With a very emotional voice, the representative from Norway referred to the shock his country is in and then highlighted its commitment to help in this crisis. His prime minister has said in response to the recent bomb attack and shooting in Norway that it is imperative to work on more democracy and more humanity!

The facts around the crisis were put on the table by all the speakers on the panel:

  • A fierce drought over a vast territory
  • 11 million people affected, the most vulnerable being pastoralist communities, women and children
  • The increase of the food prices (per 200 percent  in Somalia and 70 percent in the past four months in Kenya)
  • Conflicts in the affected zones – 60 percent of the population of Somalia are not accessible
  • The movement of people in search of food
  • $1 billion for the year and so far only half of it is secured

Concerning the solutions there was a long list of good words.

Building peace was mentioned as a key duty and the responsibility of warring parties to allow access to the suffering population.

The French minister Bruno Le Maire said that the necessary financial support needs to be found at the latest at the donor meeting in two days time in Kenya.

The second element is the need to invest in agriculture, and not only at moments of emergencies, but in the long-term. Every developing country should have the right to secure its own food.

Concrete suggestions from the G20 group of developed and emerging countries would be to establish a reserve of emergency stocks, to invest in research and agricultural knowledge such as developing drought resistant seeds and work on irrigation (only 1 percent of the arable land in the Horn of Africa is irrigable).

After a lot of good words and appeals, Jeffrey Sachs, the economist and adviser to UN Secretary General Ban Ki-Moon, brought people back to reality.

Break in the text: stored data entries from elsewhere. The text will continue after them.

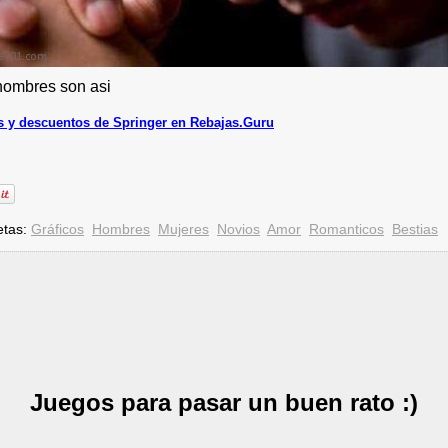
hombres son asi
 y descuentos de Springer en Rebajas.Guru
etas:
Gráficos
Hombres
Mujeres
Novios
Amor
Romanticos
Bestias
Juegos para pasar un buen rato :)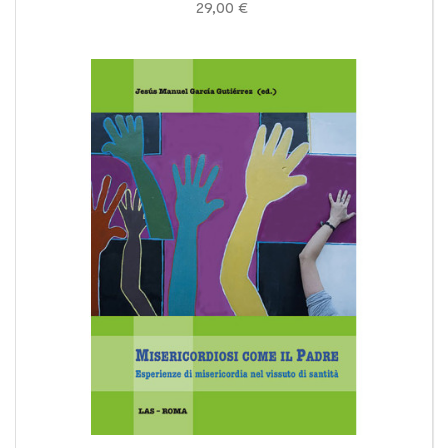
29,00 €
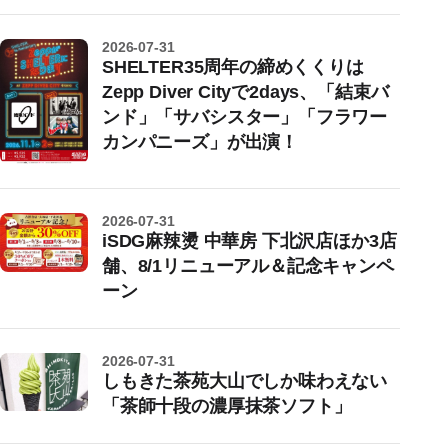
2026-07-31
SHELTER35周年の締めくくりは
Zepp Diver Cityで2days、「結束バ
ンド」「サバシスター」「フラワー
カンパニーズ」が出演！
2026-07-31
iSDG麻辣燙 中華房 下北沢店ほか3店
舗、8/1リニューアル＆記念キャンペ
ーン
2026-07-31
しもきた茶苑大山でしか味わえない
「茶師十段の濃厚抹茶ソフト」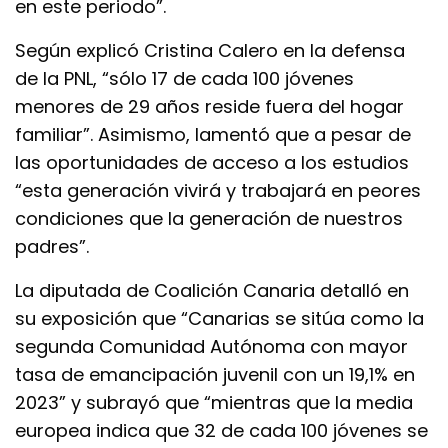
en este periodo”.
Según explicó Cristina Calero en la defensa
de la PNL, “sólo 17 de cada 100 jóvenes
menores de 29 años reside fuera del hogar
familiar”. Asimismo, lamentó que a pesar de
las oportunidades de acceso a los estudios
“esta generación vivirá y trabajará en peores
condiciones que la generación de nuestros
padres”.
La diputada de Coalición Canaria detalló en
su exposición que “Canarias se sitúa como la
segunda Comunidad Autónoma con mayor
tasa de emancipación juvenil con un 19,1% en
2023” y subrayó que “mientras que la media
europea indica que 32 de cada 100 jóvenes se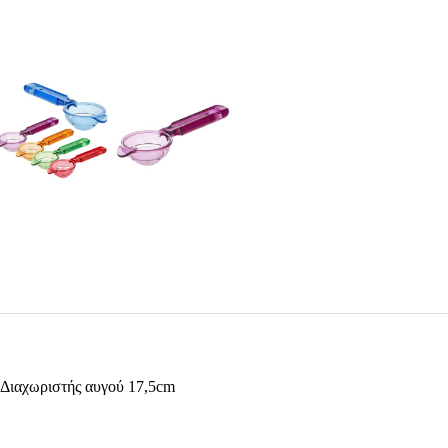
Διαχωριστής αυγού 17,5cm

European Union countries and the U.S. are in no position to give financial aid, she said, and we must look to Persian Gulf nations.

He said that many participants had mentioned integral rural development, however only a few would really apply it in a way which would include looking not only at agriculture, but at health, education etc.

Finally he said, that climate science is incomplete, there needs to be more investment into more thorough information. There is the assumption that the rain patterns which usually affected Somalia have moved to the Indian Ocean, due to the global warming of the Earth. More of such information is needed in order for people to adapt to new situations.